Suppose you have an infinite square well of length $a$, where the box extend from $x=0$ to $x=a$. At $t=0$, you add a perturbation $H'$ of the form: \begin{array}{ll} H' =V_0 \text{ if } 0 \leq x \leq a/2 \\ H' =0 \text{ otherwise} \end{array}
If the initial state is the ground state of the unperturbed well, $\Psi^0_1(x)$, and the pertubertation is turned off at $t=T$, what is the probability to find the particle in the first excited state, $\Psi^0_2(x)$, at $t =T$.
I first solved this problem using time-independant perturbation theory. To avoid confusion, note that the subscripts correspond to the energy quantum numbers and the superscripts correspond to the order of correction. Here's what I did:
1) Find the first-order correction to the ground state using $$\Psi^1_1(x) = \Psi^0_1(x) + \sum_{k\neq1} \Psi^0_k(x) \frac{\langle\Psi^0_k|H'|\Psi^0_1\rangle}{E^0_1 - E^0_k}$$
2)Normalize $\Psi^1_1(x)$. This part was tricky as it involves an infinite sum, but I manage to get an exact solution with mathematica. We'll let $A$ be the normalization constant.
3) Evolve $\Psi^1_1(x)$ with time.
$$\Psi^1_1(x,t) = \frac{1}{A}\left(\Psi^0_1(x)e^{-iE^0_1 t/\hbar} + \sum_{k\neq1} \Psi^0_k(x) \frac{\langle\Psi^0_k|H'|\Psi^0_1\rangle}{E^0_1 - E^0_k}e^{-iE^0_k t/\hbar}\right)$$
4) The probability at time T to find the particle in the first excited state is then $$|\langle\Psi^0_2|\Psi^1_1(T)\rangle|^2 = \left|\frac{1}{A}\frac{\langle\Psi^0_2|H'|\Psi^0_1\rangle}{E^0_1 - E^0_2}e^{-iE^0_2 T/\hbar}\right|^2$$
But now comes the important realization. If you compute $\langle\Psi^0_2|H'|\Psi^0_1\rangle$, you get a real answer (The wavefunctions are all sines and $H'$ is simply a constant). This implies that $$|\langle\Psi^0_2|\Psi^1_1(T)\rangle|^2 = \left|\frac{1}{A}\frac{\langle\Psi^0_2|H'|\Psi^0_1\rangle}{E^0_1 - E^0_2}\right|^2$$ i.e you get a time independant answer.

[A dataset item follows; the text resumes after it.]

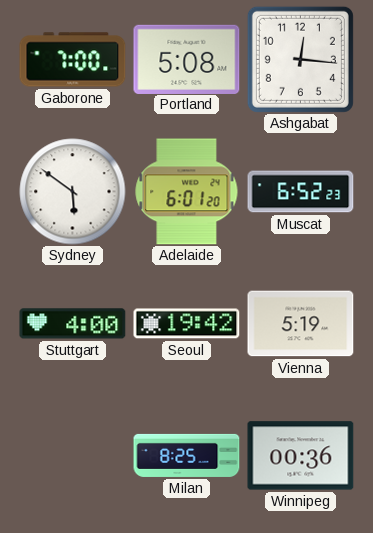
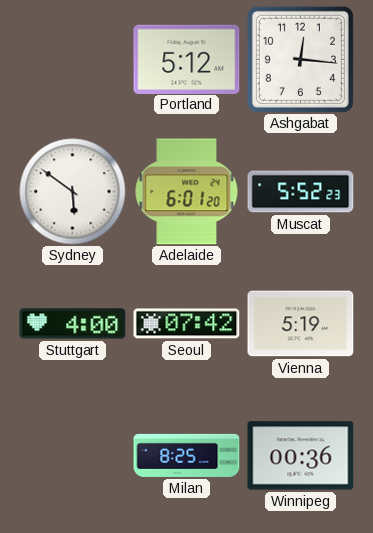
Gaborone: 7:00 -> none
Portland: 5:08 -> 5:12
Muscat: 6:52 -> 5:52
Seoul: 19:42 -> 07:42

This is not really suprising as the perturbation was itself time-independant. The thing is, if I instead use time-dependant perturbation theory, the first-order correction is:
$$\langle\Psi^0_2|\Psi^1_1(T) \rangle = -\frac{i}{\hbar}\int_0^T e^{i(E^0_2-E^0_1)t'/\hbar}\langle\Psi^0_2|H'(t')|\Psi^0_1\rangle dt' = -\frac{i}{\hbar}\langle\Psi^0_2|H'|\Psi^0_1\rangle\int_0^T e^{i(E^0_2-E^0_1)t'/\hbar}dt' = -\frac{\langle\Psi^0_2|H'|\Psi^0_1\rangle}{E^0_2-E^0_1}(e^{i(E^0_2-E^0_1)T/\hbar}-1)$$
Hence $$|\langle\Psi^0_2|\Psi^1_1(T)\rangle|^2 = \left|\frac{\langle\Psi^0_2|H'|\Psi^0_1\rangle}{E^0_2-E^0_1}(e^{i(E^0_2-E^0_1)T/\hbar}-1)\right|^2$$ obviously has some time dependance.
So my questions are, why don't I get the same answer for both techniques? More importantly, how can one have time dependance and the other one does not have time dependance? Also, which technique yields the best approximation? I suspect time-independant perturbation is probably better, as if time-dependant was better, then there would really be no point in learning time-independant perturbation.